▶ Aim of the task: Transcribe every record verbatim; no pictures.

▶ Task material:
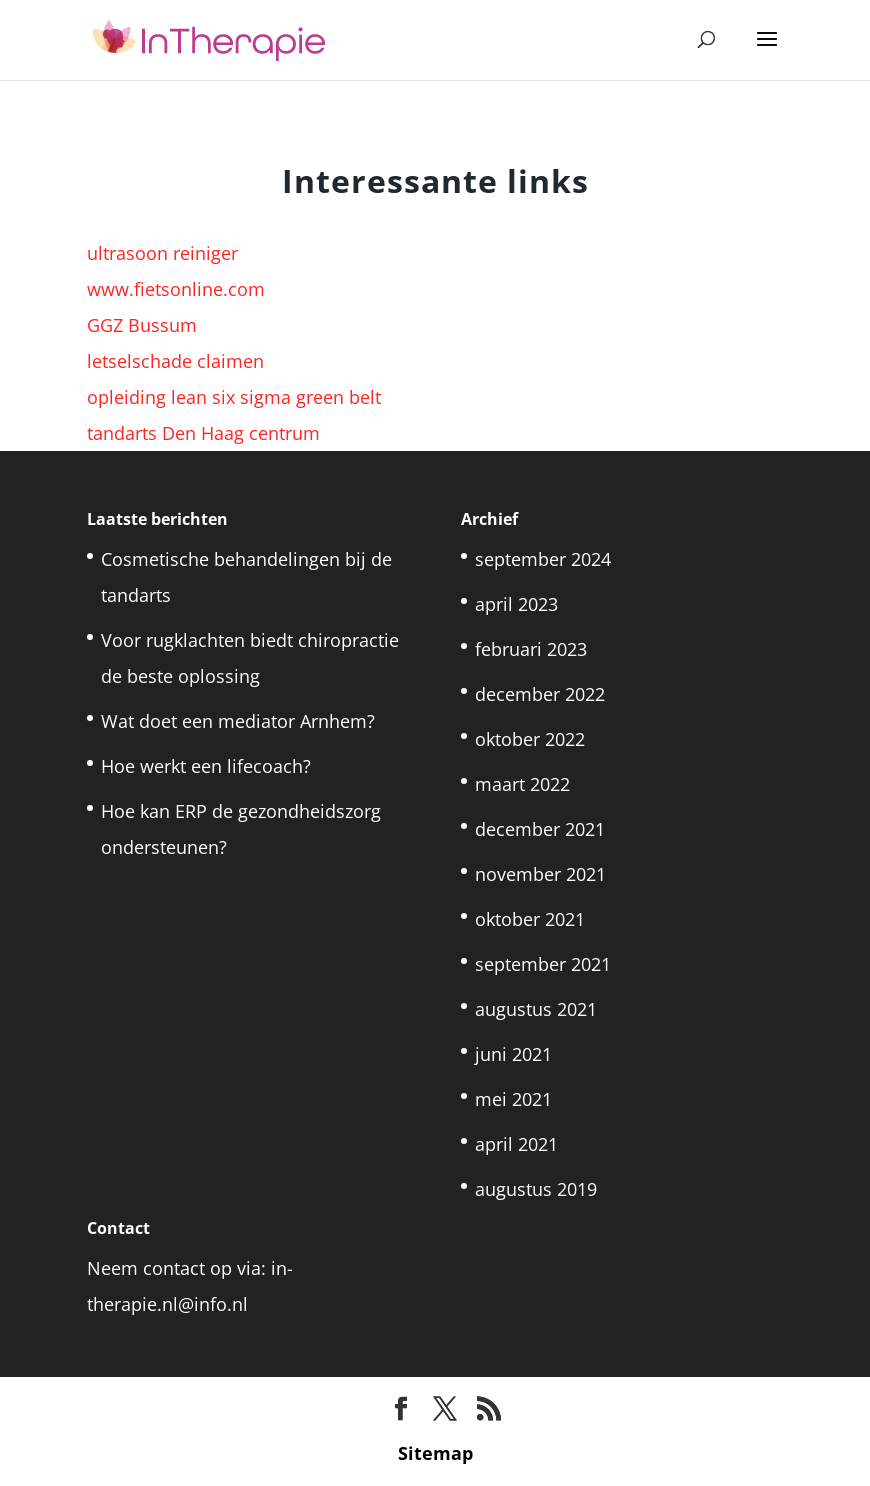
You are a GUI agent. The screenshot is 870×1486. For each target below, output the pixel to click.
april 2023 (516, 604)
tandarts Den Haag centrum (203, 433)
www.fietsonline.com (176, 289)
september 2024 (543, 559)
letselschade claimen (175, 361)
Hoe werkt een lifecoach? (206, 766)
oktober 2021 (530, 919)
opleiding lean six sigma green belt (234, 397)
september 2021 (543, 964)
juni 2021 (513, 1054)
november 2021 (540, 874)
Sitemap (435, 1453)
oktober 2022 (530, 739)
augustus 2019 (536, 1189)
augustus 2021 (536, 1009)
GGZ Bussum (142, 325)
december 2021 (540, 829)
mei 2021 (513, 1099)
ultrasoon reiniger (162, 253)
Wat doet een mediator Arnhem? (238, 721)
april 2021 (516, 1144)
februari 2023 (531, 649)
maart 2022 (522, 784)
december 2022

▶ Exercise solution:
You are a GUI agent. The screenshot is 870×1486. For each target below, output the pixel to click.
april 2023 (516, 604)
tandarts Den Haag centrum (203, 433)
www.fietsonline.com (176, 289)
september 2024 (543, 559)
letselschade claimen (175, 361)
Hoe werkt een lifecoach? (206, 766)
oktober 2021 (530, 919)
opleiding lean six sigma green belt (234, 397)
september 2021 (543, 964)
juni 2021 (513, 1054)
november 2021 (540, 874)
Sitemap (435, 1453)
oktober 2022 (530, 739)
augustus 2019 (536, 1189)
augustus 2021 (536, 1009)
GGZ Bussum (142, 325)
december 2021 (540, 829)
mei 2021 (513, 1099)
ultrasoon reiniger (162, 253)
Wat doet een mediator Arnhem? (238, 721)
april 2021 (516, 1144)
februari 2023 (531, 649)
maart 2022 (522, 784)
december 2022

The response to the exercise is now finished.